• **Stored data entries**
■ ■ ■ ■ ■

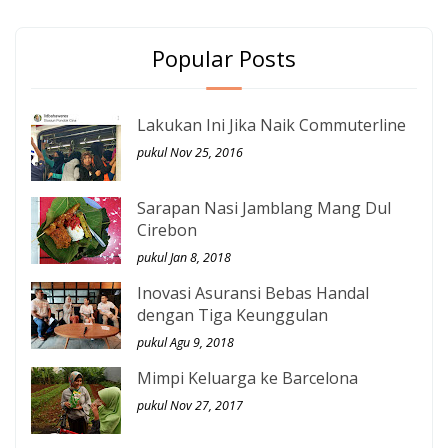
Popular Posts
Lakukan Ini Jika Naik Commuterline
pukul Nov 25, 2016
Sarapan Nasi Jamblang Mang Dul
Cirebon
pukul Jan 8, 2018
Inovasi Asuransi Bebas Handal
dengan Tiga Keunggulan
pukul Agu 9, 2018
Mimpi Keluarga ke Barcelona
pukul Nov 27, 2017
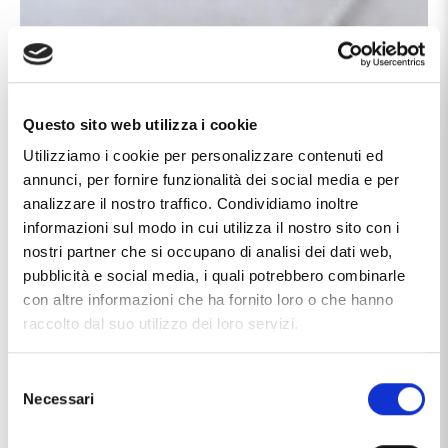
Questo sito web utilizza i cookie
Utilizziamo i cookie per personalizzare contenuti ed
annunci, per fornire funzionalità dei social media e per
analizzare il nostro traffico. Condividiamo inoltre
informazioni sul modo in cui utilizza il nostro sito con i
nostri partner che si occupano di analisi dei dati web,
pubblicità e social media, i quali potrebbero combinarle
con altre informazioni che ha fornito loro o che hanno
raccolto dal suo utilizzo dei loro servizi.
Selezione
Necessari
del
consenso
Caratteristiche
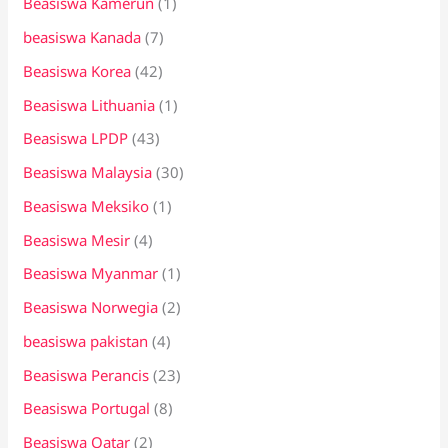
Beasiswa Kamerun
(1)
beasiswa Kanada
(7)
Beasiswa Korea
(42)
Beasiswa Lithuania
(1)
Beasiswa LPDP
(43)
Beasiswa Malaysia
(30)
Beasiswa Meksiko
(1)
Beasiswa Mesir
(4)
Beasiswa Myanmar
(1)
Beasiswa Norwegia
(2)
beasiswa pakistan
(4)
Beasiswa Perancis
(23)
Beasiswa Portugal
(8)
Beasiswa Qatar
(2)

■ ■ ■ ■ ■

Could you please return the entries above exactly, minus the pictures?

• **SOLVED PROBLEM**
Popular Posts
Lakukan Ini Jika Naik Commuterline
pukul Nov 25, 2016
Sarapan Nasi Jamblang Mang Dul
Cirebon
pukul Jan 8, 2018
Inovasi Asuransi Bebas Handal
dengan Tiga Keunggulan
pukul Agu 9, 2018
Mimpi Keluarga ke Barcelona
pukul Nov 27, 2017
Questo sito web utilizza i cookie
Utilizziamo i cookie per personalizzare contenuti ed
annunci, per fornire funzionalità dei social media e per
analizzare il nostro traffico. Condividiamo inoltre
informazioni sul modo in cui utilizza il nostro sito con i
nostri partner che si occupano di analisi dei dati web,
pubblicità e social media, i quali potrebbero combinarle
con altre informazioni che ha fornito loro o che hanno
raccolto dal suo utilizzo dei loro servizi.
Selezione
Necessari
del
consenso
Caratteristiche
Beasiswa Kamerun
(1)
beasiswa Kanada
(7)
Beasiswa Korea
(42)
Beasiswa Lithuania
(1)
Beasiswa LPDP
(43)
Beasiswa Malaysia
(30)
Beasiswa Meksiko
(1)
Beasiswa Mesir
(4)
Beasiswa Myanmar
(1)
Beasiswa Norwegia
(2)
beasiswa pakistan
(4)
Beasiswa Perancis
(23)
Beasiswa Portugal
(8)
Beasiswa Qatar
(2)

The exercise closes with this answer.